É verdade que jamais conseguiremos manter uma boa conduta e reputação limpa a menos que ajamos em compatibilidade com as nossas boas intenções, considerando o princípio da razoabilidade, agindo com bom senso e de modo proporcional àquilo que pretendemos. A boa intenção não é produto de qualquer metodologia de ensino aprendida nas faculdades, cursos ou seminários, mas parte do centro das nossas convicções, o coração.
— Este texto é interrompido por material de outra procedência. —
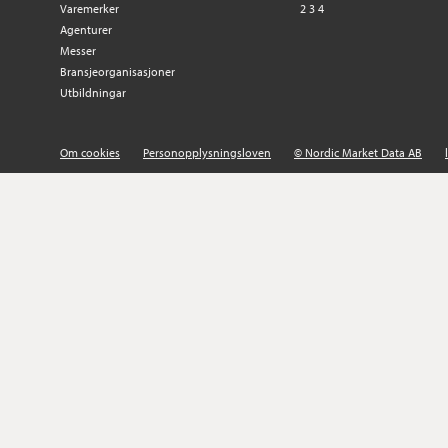
Varemerker
2
3
4
Agenturer
Messer
Bransjeorganisasjoner
Utbildningar
Om cookies
Personopplysningsloven
© Nordic Market Data AB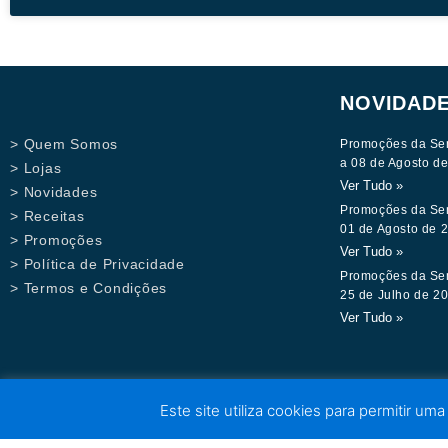
NOVIDAD
> Quem Somos
Promoções da Se
a 08 de Agosto d
> Lojas
Ver Tudo »
> Novidades
Promoções da Se
> Receitas
01 de Agosto de 
> Promoções
Ver Tudo »
> Política de Privacidade
Promoções da Se
> Termos e Condições
25 de Julho de 2
Ver Tudo »
Este site utiliza cookies para permitir uma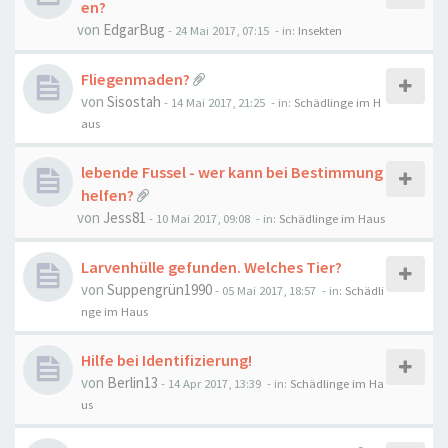
en?
von
EdgarBug
-
24 Mai 2017, 07:15
- in:
Insekten
Fliegenmaden?
von
Sisostah
-
14 Mai 2017, 21:25
- in:
Schädlinge im H
aus
lebende Fussel - wer kann bei Bestimmung
helfen?
von
Jess81
-
10 Mai 2017, 09:08
- in:
Schädlinge im Haus
Larvenhülle gefunden. Welches Tier?
von
Suppengrün1990
-
05 Mai 2017, 18:57
- in:
Schädli
nge im Haus
Hilfe bei Identifizierung!
von
Berlin13
-
14 Apr 2017, 13:39
- in:
Schädlinge im Ha
us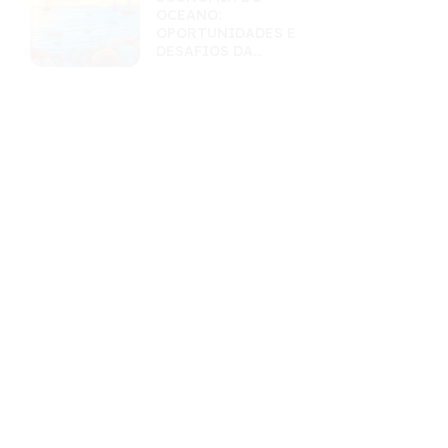
OCEANO:
OPORTUNIDADES E
DESAFIOS DA
EXPLORAÇÃO
SUSTENTÁVEL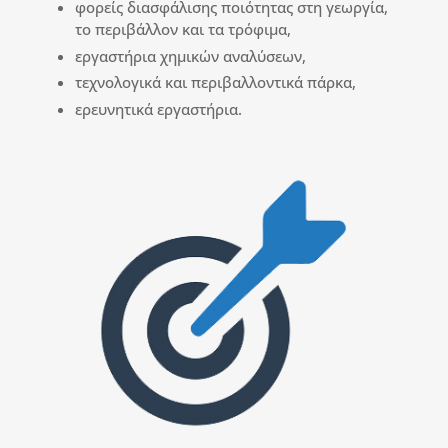
φορείς διασφάλισης ποιότητας στη γεωργία,
το περιβάλλον και τα τρόφιμα,
εργαστήρια χημικών αναλύσεων,
τεχνολογικά και περιβαλλοντικά πάρκα,
ερευνητικά εργαστήρια.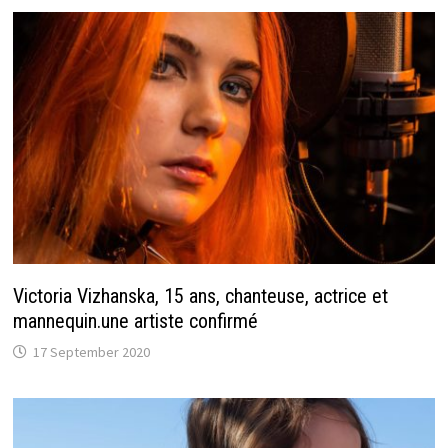
Victoria Vizhanska, 15 ans, chanteuse, actrice et
mannequin.une artiste confirmé
17 September 2020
Daí o papel relevante dos controladores em inculcar boas intenções e condutas condizentes nos demais funcionários públicos, já que a função constitucional do controle interno é fiscalizar, adotando medidas preventivas, precipuamente focalizadas naqueles que lidam diariamente com os recursos públicos e licitações, cujas ameaças à boa conduta são bem maiores, porém latentes. Assim, quando confrontados com ameaças à lisura das ações públicas, esta talvez seja encarada como dependente para a sobrevivência de um bom governo e de sua reputação, diminuindo as chances de desonestidades.
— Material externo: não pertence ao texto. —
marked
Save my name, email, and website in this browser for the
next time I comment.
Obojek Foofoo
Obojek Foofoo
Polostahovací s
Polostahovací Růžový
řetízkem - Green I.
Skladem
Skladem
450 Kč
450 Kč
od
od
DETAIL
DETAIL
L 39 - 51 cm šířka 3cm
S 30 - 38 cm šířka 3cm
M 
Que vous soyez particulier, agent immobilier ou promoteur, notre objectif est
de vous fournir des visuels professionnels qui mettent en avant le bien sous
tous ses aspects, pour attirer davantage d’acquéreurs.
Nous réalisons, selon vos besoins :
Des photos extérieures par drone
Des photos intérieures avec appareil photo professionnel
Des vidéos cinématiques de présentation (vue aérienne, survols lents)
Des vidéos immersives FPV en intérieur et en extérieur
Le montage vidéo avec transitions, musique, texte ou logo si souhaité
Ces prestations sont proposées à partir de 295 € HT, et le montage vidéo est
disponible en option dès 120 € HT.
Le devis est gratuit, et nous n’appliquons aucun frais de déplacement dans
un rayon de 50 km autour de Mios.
Atitudes que não refletem como moralmente corretas, é verdade, têm ajudado a evitar que muitas pessoas honestas e inocentes sejam vítimas do desamparo estatal. Em alguns casos, os administradores, guiados pela empatia dos apelos da população, acabaram descumprindo normas impostas, além de utilizarem outros meios duvidosos para ajudá-los, mesmo significando cobrança de valores indevidos, favorecimentos em licitações em detrimento de outros concorrentes, dispensa ou inexigibilidade sem a permissão legal, por estarem convictos da real necessidade deles. Caso não o tivessem feito, os prejuízos sociais seriam muito maiores. Mas é importante lembrar que, como no exemplo de Uzá, nem sempre as nossas boas intenções servirão para justificar os nossos erros, e em qualquer profissão, aqueles que primam pela verdade, honestidade e legalidade em todas as ocasiões granjearão respeito e demonstrarão ser pessoas maduras e responsáveis pelos seus atos.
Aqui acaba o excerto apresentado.